Top of Data for this exercise

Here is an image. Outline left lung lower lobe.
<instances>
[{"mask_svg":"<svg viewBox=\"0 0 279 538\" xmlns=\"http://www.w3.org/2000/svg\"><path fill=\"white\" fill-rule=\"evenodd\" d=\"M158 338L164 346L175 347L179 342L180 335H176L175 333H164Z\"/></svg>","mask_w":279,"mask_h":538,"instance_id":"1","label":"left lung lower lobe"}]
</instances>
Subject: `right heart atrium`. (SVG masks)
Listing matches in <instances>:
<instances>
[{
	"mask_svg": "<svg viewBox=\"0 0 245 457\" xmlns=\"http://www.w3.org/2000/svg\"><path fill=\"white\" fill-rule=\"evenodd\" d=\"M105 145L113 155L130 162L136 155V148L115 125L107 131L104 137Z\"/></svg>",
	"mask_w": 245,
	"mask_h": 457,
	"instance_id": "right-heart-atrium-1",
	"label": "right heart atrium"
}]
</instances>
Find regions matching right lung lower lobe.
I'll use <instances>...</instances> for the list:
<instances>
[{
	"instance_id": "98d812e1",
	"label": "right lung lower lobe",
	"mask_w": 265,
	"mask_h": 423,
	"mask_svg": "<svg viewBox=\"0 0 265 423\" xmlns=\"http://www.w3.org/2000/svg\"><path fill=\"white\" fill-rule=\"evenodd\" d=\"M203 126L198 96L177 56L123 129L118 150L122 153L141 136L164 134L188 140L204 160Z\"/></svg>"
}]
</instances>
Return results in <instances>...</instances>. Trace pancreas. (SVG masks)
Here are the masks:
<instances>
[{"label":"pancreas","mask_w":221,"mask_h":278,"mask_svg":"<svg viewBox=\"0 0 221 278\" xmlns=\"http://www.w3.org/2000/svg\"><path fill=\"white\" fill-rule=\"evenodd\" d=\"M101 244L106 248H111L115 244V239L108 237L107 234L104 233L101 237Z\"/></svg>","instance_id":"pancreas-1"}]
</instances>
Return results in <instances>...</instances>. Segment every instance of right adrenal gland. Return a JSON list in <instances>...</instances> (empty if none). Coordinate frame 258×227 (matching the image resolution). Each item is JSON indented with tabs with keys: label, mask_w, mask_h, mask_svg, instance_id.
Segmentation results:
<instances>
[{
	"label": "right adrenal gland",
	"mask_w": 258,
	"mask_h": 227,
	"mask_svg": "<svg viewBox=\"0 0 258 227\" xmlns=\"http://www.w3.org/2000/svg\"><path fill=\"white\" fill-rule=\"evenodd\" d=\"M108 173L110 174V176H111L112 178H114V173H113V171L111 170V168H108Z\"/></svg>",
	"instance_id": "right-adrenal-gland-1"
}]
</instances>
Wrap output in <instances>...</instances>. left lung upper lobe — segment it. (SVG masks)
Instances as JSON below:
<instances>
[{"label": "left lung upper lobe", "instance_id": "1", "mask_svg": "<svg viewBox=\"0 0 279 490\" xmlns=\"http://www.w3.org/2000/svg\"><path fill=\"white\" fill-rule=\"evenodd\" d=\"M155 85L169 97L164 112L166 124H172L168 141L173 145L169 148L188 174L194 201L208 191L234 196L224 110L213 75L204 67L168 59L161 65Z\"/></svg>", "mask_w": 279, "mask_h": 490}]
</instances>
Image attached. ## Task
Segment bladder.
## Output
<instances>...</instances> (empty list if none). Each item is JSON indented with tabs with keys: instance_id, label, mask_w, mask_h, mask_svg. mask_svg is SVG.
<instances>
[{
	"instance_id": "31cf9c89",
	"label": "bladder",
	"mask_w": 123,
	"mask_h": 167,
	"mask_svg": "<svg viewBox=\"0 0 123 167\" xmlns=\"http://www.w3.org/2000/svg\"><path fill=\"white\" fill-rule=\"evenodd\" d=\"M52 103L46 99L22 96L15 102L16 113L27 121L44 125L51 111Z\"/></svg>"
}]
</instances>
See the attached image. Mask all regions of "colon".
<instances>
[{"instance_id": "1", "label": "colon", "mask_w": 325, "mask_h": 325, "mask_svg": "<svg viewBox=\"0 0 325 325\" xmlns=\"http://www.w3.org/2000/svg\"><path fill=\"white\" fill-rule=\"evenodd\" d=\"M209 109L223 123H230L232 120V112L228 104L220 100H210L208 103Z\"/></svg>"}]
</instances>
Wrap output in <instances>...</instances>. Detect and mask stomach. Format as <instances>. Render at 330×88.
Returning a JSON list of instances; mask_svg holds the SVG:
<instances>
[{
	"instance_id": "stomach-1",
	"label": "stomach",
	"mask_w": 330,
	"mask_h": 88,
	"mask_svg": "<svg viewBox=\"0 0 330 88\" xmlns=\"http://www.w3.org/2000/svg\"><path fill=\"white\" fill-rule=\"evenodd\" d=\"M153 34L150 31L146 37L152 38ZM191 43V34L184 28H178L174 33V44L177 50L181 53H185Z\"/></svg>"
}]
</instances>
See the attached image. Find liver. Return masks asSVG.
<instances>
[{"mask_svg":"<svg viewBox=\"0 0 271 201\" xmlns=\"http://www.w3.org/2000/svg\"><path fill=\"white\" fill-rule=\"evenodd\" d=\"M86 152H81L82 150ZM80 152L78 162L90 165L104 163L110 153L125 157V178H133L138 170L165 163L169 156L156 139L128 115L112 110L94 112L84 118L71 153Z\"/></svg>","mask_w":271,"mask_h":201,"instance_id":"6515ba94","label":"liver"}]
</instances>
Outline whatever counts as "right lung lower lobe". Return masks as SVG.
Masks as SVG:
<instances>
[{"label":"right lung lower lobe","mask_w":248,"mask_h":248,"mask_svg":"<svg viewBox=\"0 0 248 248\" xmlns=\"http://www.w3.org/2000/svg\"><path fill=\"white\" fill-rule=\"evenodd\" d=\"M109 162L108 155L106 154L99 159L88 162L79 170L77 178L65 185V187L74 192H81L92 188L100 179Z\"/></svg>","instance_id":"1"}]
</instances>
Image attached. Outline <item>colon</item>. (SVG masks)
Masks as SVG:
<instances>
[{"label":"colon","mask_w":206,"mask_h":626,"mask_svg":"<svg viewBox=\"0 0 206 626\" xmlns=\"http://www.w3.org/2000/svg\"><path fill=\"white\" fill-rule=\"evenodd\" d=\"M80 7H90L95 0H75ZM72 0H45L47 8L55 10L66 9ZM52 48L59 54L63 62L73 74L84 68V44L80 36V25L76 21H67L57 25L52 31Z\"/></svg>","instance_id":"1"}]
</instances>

Bottom of Data for this exercise

Could you restate every entry above word for word?

Here is an image. Outline left lung lower lobe.
<instances>
[{"mask_svg":"<svg viewBox=\"0 0 279 538\" xmlns=\"http://www.w3.org/2000/svg\"><path fill=\"white\" fill-rule=\"evenodd\" d=\"M158 338L164 346L175 347L179 342L180 335H176L175 333H164Z\"/></svg>","mask_w":279,"mask_h":538,"instance_id":"1","label":"left lung lower lobe"}]
</instances>
Subject: `right heart atrium`. (SVG masks)
Listing matches in <instances>:
<instances>
[{
	"mask_svg": "<svg viewBox=\"0 0 245 457\" xmlns=\"http://www.w3.org/2000/svg\"><path fill=\"white\" fill-rule=\"evenodd\" d=\"M105 145L113 155L130 162L136 155V148L115 125L107 131L104 137Z\"/></svg>",
	"mask_w": 245,
	"mask_h": 457,
	"instance_id": "right-heart-atrium-1",
	"label": "right heart atrium"
}]
</instances>
Find regions matching right lung lower lobe.
I'll use <instances>...</instances> for the list:
<instances>
[{
	"instance_id": "98d812e1",
	"label": "right lung lower lobe",
	"mask_w": 265,
	"mask_h": 423,
	"mask_svg": "<svg viewBox=\"0 0 265 423\" xmlns=\"http://www.w3.org/2000/svg\"><path fill=\"white\" fill-rule=\"evenodd\" d=\"M203 126L198 96L177 56L123 129L118 150L122 153L141 136L164 134L188 140L204 160Z\"/></svg>"
}]
</instances>
Return results in <instances>...</instances>. Trace pancreas. (SVG masks)
Here are the masks:
<instances>
[{"label":"pancreas","mask_w":221,"mask_h":278,"mask_svg":"<svg viewBox=\"0 0 221 278\" xmlns=\"http://www.w3.org/2000/svg\"><path fill=\"white\" fill-rule=\"evenodd\" d=\"M101 244L106 248H111L115 244V239L108 237L107 234L104 233L101 237Z\"/></svg>","instance_id":"pancreas-1"}]
</instances>
Return results in <instances>...</instances>. Segment every instance of right adrenal gland. Return a JSON list in <instances>...</instances> (empty if none). Coordinate frame 258×227 (matching the image resolution). Each item is JSON indented with tabs with keys: label, mask_w, mask_h, mask_svg, instance_id.
Segmentation results:
<instances>
[{
	"label": "right adrenal gland",
	"mask_w": 258,
	"mask_h": 227,
	"mask_svg": "<svg viewBox=\"0 0 258 227\" xmlns=\"http://www.w3.org/2000/svg\"><path fill=\"white\" fill-rule=\"evenodd\" d=\"M108 173L110 174V176H111L112 178H114V173H113V171L111 170V168H108Z\"/></svg>",
	"instance_id": "right-adrenal-gland-1"
}]
</instances>
Wrap output in <instances>...</instances>. left lung upper lobe — segment it. (SVG masks)
Instances as JSON below:
<instances>
[{"label": "left lung upper lobe", "instance_id": "1", "mask_svg": "<svg viewBox=\"0 0 279 490\" xmlns=\"http://www.w3.org/2000/svg\"><path fill=\"white\" fill-rule=\"evenodd\" d=\"M155 85L169 97L164 112L166 124H172L168 141L173 145L169 148L188 174L194 201L208 191L234 196L224 110L213 75L204 67L168 59L161 65Z\"/></svg>", "mask_w": 279, "mask_h": 490}]
</instances>
Image attached. ## Task
Segment bladder.
## Output
<instances>...</instances> (empty list if none). Each item is JSON indented with tabs with keys: instance_id, label, mask_w, mask_h, mask_svg. mask_svg is SVG.
<instances>
[{
	"instance_id": "31cf9c89",
	"label": "bladder",
	"mask_w": 123,
	"mask_h": 167,
	"mask_svg": "<svg viewBox=\"0 0 123 167\" xmlns=\"http://www.w3.org/2000/svg\"><path fill=\"white\" fill-rule=\"evenodd\" d=\"M52 103L46 99L22 96L15 102L16 113L27 121L44 125L51 111Z\"/></svg>"
}]
</instances>
See the attached image. Mask all regions of "colon".
<instances>
[{"instance_id": "1", "label": "colon", "mask_w": 325, "mask_h": 325, "mask_svg": "<svg viewBox=\"0 0 325 325\" xmlns=\"http://www.w3.org/2000/svg\"><path fill=\"white\" fill-rule=\"evenodd\" d=\"M209 109L223 123H230L232 120V112L228 104L220 100H210L208 103Z\"/></svg>"}]
</instances>
Wrap output in <instances>...</instances>. Detect and mask stomach. Format as <instances>. Render at 330×88.
Returning a JSON list of instances; mask_svg holds the SVG:
<instances>
[{
	"instance_id": "stomach-1",
	"label": "stomach",
	"mask_w": 330,
	"mask_h": 88,
	"mask_svg": "<svg viewBox=\"0 0 330 88\" xmlns=\"http://www.w3.org/2000/svg\"><path fill=\"white\" fill-rule=\"evenodd\" d=\"M153 34L150 31L146 37L152 38ZM191 43V34L184 28H178L174 33V44L177 50L181 53H185Z\"/></svg>"
}]
</instances>
See the attached image. Find liver. Return masks asSVG.
<instances>
[{"mask_svg":"<svg viewBox=\"0 0 271 201\" xmlns=\"http://www.w3.org/2000/svg\"><path fill=\"white\" fill-rule=\"evenodd\" d=\"M86 152H81L82 150ZM80 152L78 162L90 165L104 163L110 153L125 157V178H133L138 170L165 163L169 156L156 139L128 115L112 110L94 112L84 118L71 153Z\"/></svg>","mask_w":271,"mask_h":201,"instance_id":"6515ba94","label":"liver"}]
</instances>
Outline whatever counts as "right lung lower lobe". Return masks as SVG.
Masks as SVG:
<instances>
[{"label":"right lung lower lobe","mask_w":248,"mask_h":248,"mask_svg":"<svg viewBox=\"0 0 248 248\" xmlns=\"http://www.w3.org/2000/svg\"><path fill=\"white\" fill-rule=\"evenodd\" d=\"M109 162L108 155L106 154L99 159L88 162L79 170L77 178L65 185V187L74 192H81L92 188L100 179Z\"/></svg>","instance_id":"1"}]
</instances>
Image attached. Outline <item>colon</item>. (SVG masks)
Masks as SVG:
<instances>
[{"label":"colon","mask_w":206,"mask_h":626,"mask_svg":"<svg viewBox=\"0 0 206 626\" xmlns=\"http://www.w3.org/2000/svg\"><path fill=\"white\" fill-rule=\"evenodd\" d=\"M80 7H90L95 0H75ZM72 0H45L47 8L55 10L66 9ZM52 48L59 54L63 62L73 74L84 68V44L80 36V25L76 21H67L57 25L52 31Z\"/></svg>","instance_id":"1"}]
</instances>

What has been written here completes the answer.